The displacement equation of a travelling sound wave along $x$ axis is given by $s=5\times {10}^{-5}\sin (500t-2x)$, where $s$ and $x$ are in meters and $t$ in seconds. Choose the correct option among the following.

• A. Ratio of displacement amplitude of the particles to the wavelength of wave is $1.1\times {10}^{-5}$.
• B. Ratio of displacement amplitude of the particles to the wavelength of wave is $1.59\times {10}^{-5}$.
• C. Ratio of the velocity amplitude of the particles to the wave speed is $2\times {10}^{-4}$.
• D. None of these.

Answer 1

The correct option is B Ratio of displacement amplitude of the particles to the wavelength of wave is $1.59\times {10}^{-5}$.

Given that,
$s=5\times {10}^{-5}\sin (500t-2x)$

We have the genreal equation of a wave as

$y=A\sin (\omega t-kx)$

Comparing the above equations gives

$s_0=5\times {10}^{-5}\text{m}$
(Amplitude of dispalcement)

$\omega =500{\text{s}}^{-1}$

$k=2{\text{m}}^{-1}$

Now,
$\frac{s_0}{\lambda }=\frac{s_0}{\left(\frac{2\pi }{k}\right)}=\frac{s_{0}k}{2\pi }$

$=\frac{5\times {10}^{-5}\times 2}{2\pi }$

$=1.59\times {10}^{-5}$

Ratio of displacement amplitude of the particles to the wavelength of wave is $1.59\times {10}^{-5}$. So, option $\left(b\right)$ is correct.

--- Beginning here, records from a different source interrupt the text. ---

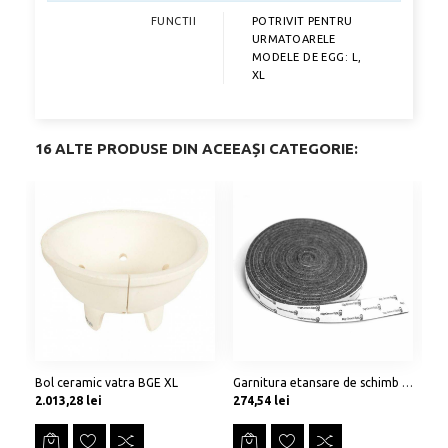
FUNCTII
POTRIVIT PENTRU
URMATOARELE
MODELE DE EGG: L,
XL
16 ALTE PRODUSE DIN ACEEAȘI CATEGORIE:
Bol ceramic vatra BGE XL
Garnitura etansare de schimb BGE L, XL
Hu
Preț
Preț
Pr
2.013,28 lei
274,54 lei
28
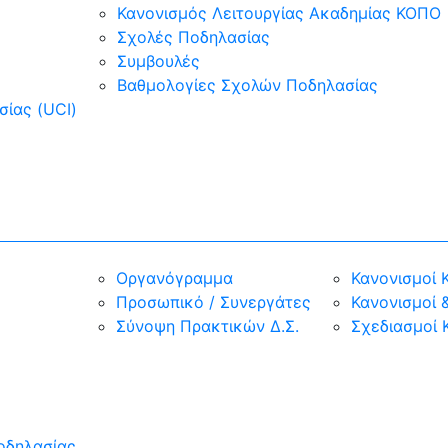
Κανονισμός Λειτουργίας Ακαδημίας ΚΟΠΟ
Σχολές Ποδηλασίας
Συμβουλές
Βαθμολογίες Σχολών Ποδηλασίας
ίας (UCI)
Οργανόγραμμα
Κανονισμοί 
Προσωπικό / Συνεργάτες
Κανονισμοί &
Σύνοψη Πρακτικών Δ.Σ.
Σχεδιασμοί 
οδηλασίας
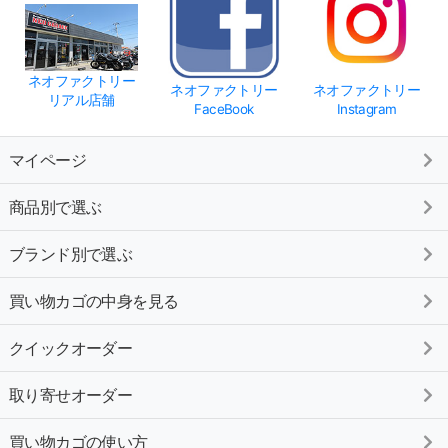
ネオファクトリー
ネオファクトリー
ネオファクトリー
リアル店舗
FaceBook
Instagram
マイページ
商品別で選ぶ
ブランド別で選ぶ
買い物カゴの中身を見る
クイックオーダー
取り寄せオーダー
買い物カゴの使い方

Wave velocity $v=\frac{\omega }{k}=\frac{500}{2}\text{m/s}$

Velocity of the particle $\left(v_p\right)$ is given by

$\frac{ds}{dt}=\frac{d}{dt}(5\times {10}^{-5}\sin (500t-2x\left)\right)$

$\Rightarrow v_p=5\times {10}^{-5}\times 500\cos (500t-2x)$

Ratio of the velocity amplitude of the particles to the wave speed is

$\therefore \frac{(v_p{)}_{max}}{v_{wave}}=\frac{5\times 500\times {10}^{-5}}{\frac{500}{2}}$

$=2\times 5\times {10}^{-5}$

$={10}^{-4}$

So option $\left(c\right)$ is incorrect.